Hay, pues, que partir, para explicar la creación del Greco, de su misticismo. Cossío fue el primero, entre nosotros, que disertó sobre el misticismo del gran pintor con aquel fervor que perdura en las páginas de su libro, cuya lectura nos hace oír todavía, a los que tuvimos la suerte de conocerle, el eco de su voz apasionada, cuando discurría ante los lienzos del Greco. Después, todos han seguido el mismo camino. Es preciso citar también entre los precursores a Maurice Barrès, menos estimado de lo que se debe por los puritanos del antitópico, tanto franceses como españoles.[16] A la lectura del libro de Cossío, que fue el fundamento de su obra, sumó el gran escritor francés sus propias impresiones recogidas en España, con agudo sentido de lo que tenía que ver y de cómo debía entender lo que veía. La interpretación espiritualista del Greco debe mucho a Barrès, y me alegro de haber contribuido en mi juventud a la cancelación de esta deuda.[17] Después, apenas ha habido comentarista de Theotokópoulos que no haya tocado este problema fundamental. Los iré citando más adelante.

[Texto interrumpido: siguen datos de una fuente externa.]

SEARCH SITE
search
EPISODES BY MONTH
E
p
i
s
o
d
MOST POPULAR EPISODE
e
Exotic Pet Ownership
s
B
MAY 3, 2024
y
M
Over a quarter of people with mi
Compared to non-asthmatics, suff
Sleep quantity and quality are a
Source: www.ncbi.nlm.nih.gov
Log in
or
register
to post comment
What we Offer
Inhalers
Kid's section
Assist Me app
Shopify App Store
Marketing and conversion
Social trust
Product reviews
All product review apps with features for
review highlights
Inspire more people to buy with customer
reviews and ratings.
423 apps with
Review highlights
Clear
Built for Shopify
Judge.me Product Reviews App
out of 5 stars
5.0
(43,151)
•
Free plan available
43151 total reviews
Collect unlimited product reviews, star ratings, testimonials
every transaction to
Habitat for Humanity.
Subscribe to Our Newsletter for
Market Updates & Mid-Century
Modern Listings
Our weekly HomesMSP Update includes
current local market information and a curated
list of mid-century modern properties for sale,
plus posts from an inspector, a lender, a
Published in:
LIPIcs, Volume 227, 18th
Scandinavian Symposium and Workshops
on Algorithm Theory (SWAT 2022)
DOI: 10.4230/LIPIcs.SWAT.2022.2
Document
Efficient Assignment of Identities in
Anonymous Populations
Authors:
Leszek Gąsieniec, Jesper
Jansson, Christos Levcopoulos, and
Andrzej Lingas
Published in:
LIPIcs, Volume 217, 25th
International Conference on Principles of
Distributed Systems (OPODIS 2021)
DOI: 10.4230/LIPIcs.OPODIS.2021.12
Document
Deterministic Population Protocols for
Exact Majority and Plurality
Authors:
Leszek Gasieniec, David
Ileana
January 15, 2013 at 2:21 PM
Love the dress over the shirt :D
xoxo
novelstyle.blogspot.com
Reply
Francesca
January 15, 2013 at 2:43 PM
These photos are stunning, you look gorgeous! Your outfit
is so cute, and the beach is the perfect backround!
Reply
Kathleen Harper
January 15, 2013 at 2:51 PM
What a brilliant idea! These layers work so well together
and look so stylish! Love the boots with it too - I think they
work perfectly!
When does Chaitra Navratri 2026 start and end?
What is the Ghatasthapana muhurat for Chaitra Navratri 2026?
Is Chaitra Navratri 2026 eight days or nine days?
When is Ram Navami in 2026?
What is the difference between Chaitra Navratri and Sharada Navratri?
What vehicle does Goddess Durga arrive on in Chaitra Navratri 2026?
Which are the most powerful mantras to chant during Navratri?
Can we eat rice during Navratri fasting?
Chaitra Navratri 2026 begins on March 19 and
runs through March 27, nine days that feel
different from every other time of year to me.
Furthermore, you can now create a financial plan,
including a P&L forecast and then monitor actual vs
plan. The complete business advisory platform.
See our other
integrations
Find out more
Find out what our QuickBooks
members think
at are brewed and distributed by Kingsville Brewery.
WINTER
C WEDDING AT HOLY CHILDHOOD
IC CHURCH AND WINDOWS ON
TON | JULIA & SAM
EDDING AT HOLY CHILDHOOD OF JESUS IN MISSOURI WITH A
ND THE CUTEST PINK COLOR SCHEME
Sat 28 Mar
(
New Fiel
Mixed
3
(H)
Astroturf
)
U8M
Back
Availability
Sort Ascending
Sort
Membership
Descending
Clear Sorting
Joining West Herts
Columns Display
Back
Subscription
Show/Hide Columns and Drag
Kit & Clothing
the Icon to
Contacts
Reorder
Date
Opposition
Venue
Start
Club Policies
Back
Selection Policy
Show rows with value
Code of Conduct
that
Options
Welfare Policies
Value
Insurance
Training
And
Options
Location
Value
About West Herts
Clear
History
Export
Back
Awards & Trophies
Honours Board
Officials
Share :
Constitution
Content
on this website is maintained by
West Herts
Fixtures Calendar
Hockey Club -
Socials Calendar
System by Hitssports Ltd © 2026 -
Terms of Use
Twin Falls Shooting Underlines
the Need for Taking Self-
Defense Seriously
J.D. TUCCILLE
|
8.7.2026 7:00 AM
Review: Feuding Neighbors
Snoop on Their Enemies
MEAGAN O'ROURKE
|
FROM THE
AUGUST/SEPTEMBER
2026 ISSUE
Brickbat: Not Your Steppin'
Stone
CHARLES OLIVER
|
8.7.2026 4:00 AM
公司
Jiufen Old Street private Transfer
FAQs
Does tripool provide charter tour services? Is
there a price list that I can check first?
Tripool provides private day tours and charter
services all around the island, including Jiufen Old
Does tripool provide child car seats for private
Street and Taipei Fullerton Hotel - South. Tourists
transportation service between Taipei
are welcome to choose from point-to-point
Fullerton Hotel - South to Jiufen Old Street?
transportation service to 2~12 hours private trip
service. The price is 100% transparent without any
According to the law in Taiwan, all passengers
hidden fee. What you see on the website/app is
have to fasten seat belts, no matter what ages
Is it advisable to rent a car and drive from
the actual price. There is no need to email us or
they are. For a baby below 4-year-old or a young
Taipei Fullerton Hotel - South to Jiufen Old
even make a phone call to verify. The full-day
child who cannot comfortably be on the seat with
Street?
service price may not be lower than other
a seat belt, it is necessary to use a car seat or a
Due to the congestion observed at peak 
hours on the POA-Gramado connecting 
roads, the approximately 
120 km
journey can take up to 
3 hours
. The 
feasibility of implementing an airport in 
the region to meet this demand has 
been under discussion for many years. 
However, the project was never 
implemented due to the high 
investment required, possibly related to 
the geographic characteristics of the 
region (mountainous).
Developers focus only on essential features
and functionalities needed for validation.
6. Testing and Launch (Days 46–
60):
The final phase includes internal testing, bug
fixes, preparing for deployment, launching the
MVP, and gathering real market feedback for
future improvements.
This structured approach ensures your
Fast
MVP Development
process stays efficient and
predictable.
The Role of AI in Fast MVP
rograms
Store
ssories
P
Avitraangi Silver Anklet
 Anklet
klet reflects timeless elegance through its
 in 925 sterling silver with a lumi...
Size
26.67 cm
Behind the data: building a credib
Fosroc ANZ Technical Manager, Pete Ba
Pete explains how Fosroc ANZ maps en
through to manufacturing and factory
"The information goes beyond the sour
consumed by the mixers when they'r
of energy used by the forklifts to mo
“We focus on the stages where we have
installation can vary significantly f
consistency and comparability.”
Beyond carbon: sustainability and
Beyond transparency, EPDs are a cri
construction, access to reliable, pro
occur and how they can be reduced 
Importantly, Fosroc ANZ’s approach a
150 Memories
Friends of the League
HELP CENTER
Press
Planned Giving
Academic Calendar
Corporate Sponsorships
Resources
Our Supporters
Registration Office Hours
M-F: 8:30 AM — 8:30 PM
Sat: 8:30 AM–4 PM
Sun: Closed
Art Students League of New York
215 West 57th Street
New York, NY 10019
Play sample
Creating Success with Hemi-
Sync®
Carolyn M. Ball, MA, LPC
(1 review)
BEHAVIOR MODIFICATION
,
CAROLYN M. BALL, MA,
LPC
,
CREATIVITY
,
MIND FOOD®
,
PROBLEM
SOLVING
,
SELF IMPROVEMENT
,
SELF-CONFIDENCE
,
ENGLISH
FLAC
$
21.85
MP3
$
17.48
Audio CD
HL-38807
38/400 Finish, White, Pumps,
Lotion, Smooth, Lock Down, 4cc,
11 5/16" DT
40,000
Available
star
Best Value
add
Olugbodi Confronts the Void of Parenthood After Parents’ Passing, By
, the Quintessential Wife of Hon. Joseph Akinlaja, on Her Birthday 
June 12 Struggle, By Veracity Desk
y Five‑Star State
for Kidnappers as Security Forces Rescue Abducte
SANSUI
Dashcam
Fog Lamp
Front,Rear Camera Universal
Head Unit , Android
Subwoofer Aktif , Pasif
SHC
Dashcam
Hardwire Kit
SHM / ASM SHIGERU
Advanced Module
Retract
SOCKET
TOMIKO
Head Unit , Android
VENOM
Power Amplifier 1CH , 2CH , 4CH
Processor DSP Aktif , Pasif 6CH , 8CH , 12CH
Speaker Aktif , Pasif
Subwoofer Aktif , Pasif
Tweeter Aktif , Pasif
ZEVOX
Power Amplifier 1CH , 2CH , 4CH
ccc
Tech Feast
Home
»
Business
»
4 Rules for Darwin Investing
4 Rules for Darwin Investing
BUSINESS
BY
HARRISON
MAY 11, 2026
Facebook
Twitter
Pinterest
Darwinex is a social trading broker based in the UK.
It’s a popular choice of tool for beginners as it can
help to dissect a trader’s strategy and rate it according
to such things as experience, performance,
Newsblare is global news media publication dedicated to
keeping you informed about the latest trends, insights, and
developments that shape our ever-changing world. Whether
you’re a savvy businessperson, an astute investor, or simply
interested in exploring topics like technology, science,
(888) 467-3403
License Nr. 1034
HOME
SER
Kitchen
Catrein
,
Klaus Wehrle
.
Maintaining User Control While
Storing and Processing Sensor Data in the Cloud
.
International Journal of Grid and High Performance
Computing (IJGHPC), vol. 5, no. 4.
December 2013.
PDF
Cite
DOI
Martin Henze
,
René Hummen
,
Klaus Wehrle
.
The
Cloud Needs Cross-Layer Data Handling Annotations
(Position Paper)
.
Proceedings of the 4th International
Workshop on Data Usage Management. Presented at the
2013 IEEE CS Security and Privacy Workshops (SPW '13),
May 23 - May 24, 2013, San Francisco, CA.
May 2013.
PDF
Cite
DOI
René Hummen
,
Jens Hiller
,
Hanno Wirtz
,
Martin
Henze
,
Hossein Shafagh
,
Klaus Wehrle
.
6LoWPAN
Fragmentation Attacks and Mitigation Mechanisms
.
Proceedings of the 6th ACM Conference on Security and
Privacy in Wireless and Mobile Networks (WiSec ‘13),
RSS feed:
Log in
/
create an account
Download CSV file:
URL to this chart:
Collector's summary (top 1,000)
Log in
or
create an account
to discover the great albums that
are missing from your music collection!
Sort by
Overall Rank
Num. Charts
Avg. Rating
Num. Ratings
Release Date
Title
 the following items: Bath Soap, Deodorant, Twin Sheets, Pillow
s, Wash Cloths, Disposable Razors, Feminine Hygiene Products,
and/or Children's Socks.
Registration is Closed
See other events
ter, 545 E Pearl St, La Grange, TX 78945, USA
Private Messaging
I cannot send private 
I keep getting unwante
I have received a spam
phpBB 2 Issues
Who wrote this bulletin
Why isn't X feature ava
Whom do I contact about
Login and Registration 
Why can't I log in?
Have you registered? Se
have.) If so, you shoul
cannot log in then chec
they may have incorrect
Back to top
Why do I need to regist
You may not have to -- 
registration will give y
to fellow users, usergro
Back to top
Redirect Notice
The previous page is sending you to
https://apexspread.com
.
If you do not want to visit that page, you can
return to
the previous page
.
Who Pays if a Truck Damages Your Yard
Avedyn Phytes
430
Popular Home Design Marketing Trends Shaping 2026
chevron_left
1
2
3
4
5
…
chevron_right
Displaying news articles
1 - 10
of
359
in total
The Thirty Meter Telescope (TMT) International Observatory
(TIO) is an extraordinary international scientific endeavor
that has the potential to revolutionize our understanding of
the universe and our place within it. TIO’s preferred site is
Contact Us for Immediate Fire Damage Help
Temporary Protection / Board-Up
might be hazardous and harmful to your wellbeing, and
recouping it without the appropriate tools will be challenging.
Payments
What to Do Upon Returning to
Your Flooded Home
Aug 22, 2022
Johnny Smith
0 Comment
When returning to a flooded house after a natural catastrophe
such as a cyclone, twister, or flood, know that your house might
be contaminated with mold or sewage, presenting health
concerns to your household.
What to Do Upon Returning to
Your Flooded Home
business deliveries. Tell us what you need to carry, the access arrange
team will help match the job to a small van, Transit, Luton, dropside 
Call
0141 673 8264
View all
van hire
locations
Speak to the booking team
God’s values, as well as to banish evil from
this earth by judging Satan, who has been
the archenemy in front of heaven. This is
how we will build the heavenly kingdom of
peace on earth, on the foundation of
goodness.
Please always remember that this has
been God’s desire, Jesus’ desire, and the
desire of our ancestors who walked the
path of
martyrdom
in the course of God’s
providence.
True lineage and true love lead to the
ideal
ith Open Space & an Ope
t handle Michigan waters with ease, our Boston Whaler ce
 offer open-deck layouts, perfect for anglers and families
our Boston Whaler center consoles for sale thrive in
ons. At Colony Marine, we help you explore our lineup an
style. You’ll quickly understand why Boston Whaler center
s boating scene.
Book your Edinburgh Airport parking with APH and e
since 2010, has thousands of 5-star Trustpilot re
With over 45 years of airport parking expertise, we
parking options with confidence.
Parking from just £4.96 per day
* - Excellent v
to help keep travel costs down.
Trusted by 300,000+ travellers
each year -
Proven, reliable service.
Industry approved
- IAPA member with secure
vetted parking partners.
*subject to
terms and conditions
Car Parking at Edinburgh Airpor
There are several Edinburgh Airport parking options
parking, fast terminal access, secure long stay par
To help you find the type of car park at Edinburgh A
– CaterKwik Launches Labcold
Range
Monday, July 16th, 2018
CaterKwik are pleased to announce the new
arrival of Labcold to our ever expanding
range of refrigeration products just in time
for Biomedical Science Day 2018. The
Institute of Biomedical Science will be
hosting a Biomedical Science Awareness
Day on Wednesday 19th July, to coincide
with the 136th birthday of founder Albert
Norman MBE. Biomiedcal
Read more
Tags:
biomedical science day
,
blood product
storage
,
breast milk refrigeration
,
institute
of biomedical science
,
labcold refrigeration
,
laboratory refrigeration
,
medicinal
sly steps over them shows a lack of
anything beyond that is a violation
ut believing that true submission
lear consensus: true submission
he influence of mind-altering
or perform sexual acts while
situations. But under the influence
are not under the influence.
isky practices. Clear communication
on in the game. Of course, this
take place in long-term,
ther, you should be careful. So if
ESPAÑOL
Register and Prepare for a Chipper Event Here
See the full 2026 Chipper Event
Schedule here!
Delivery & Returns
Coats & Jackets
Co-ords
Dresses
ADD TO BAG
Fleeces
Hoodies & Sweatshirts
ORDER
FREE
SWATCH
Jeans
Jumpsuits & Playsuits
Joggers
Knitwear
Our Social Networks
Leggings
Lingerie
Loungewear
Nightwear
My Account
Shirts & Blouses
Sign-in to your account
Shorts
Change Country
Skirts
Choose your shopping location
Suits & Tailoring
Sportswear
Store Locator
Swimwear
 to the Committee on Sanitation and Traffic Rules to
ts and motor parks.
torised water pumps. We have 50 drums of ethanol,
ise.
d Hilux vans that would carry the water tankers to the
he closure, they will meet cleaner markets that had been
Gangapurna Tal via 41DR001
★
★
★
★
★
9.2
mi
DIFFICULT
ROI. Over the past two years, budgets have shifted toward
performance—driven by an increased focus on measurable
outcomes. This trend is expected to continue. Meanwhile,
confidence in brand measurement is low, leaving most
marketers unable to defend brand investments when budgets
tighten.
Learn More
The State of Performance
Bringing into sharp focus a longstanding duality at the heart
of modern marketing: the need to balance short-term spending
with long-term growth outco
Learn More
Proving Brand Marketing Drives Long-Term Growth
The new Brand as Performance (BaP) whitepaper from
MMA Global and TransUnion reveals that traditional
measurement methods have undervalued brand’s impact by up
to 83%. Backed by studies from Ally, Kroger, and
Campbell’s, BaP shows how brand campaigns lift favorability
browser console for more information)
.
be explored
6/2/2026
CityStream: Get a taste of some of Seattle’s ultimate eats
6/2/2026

El sentido espiritualista y, en su forma más alta, el misticismo, es una posible realidad del alma humana, dondequiera que exista, en el espacio y en el tiempo. Pero su apogeo coincide con la crisis religiosa del Renacimiento. Tan características del movimiento renacentista como sus preocupaciones políticas y estéticas fueron los vaivenes de la moral y de la conciencia religiosa de los europeos. Se erigió en norte de la vida pública, entre los mismos príncipes cristianos, e incluso en Roma, a la nefasta razón de Estado, radicalmente anticristiana, de lo cual han nacido tantos males para la vida de los pueblos y para la misma Iglesia. Esta vio vacilar su autoridad universal y hubo de sufrir los embates de las religiones enemigas, sobre todo de la musulmana, en plena potencia agresiva. Y a todo ello se unió la Reforma, hija de las inquietudes de los tiempos y de la relajación de las costumbres y disciplina eclesiásticas, que tuvieron tan grande parte en la insurrección luterana.

Surgieron en este turbio escenario toda suerte de errores, disidencias y sectas; pero de aquel hervor brotaron también actitudes y personalidades que habían de constituir gloriosas efemérides en la historia de la religión y de la humanidad. En lo que se refiere a España, el país donde el misticismo alcanzó su interés y su gloria mayores, parece evidente que intervinieron factores que pueden considerarse como específicos, entre ellos, la renovación, a favor del desorden espiritual, de movimientos que estaban apagados en las épocas de paz religiosa. Un ejemplo típico fueron las tendencias iluministas, de remoto origen precristiano, que apenas tuvieron esporádicos conatos de eficacia durante la Edad Media y que en los tiempos renacentistas resucitaron con ímpetu, infiltrándose en la grey católica en la forma de las sectas de los alumbrados, que alcanzaron momentos de gran difusión; pero que, sobre todo, impulsaron y pusieron su acento a otras actividades ortodoxas, entre ellas al misticismo. Nuestro Menéndez y Pelayo[18] se esforzó, con razón, en demostrar que el iluminismo no fue una secuela, más o menos degenerada, del misticismo. La realidad fue la inversa, es decir, que el iluminismo, como movimiento espiritualista, muy tradicional, de honda raíz oriental, propicio a la psicología de gran parte de la humanidad española, influyó en el auge y en ciertas características del misticismo español.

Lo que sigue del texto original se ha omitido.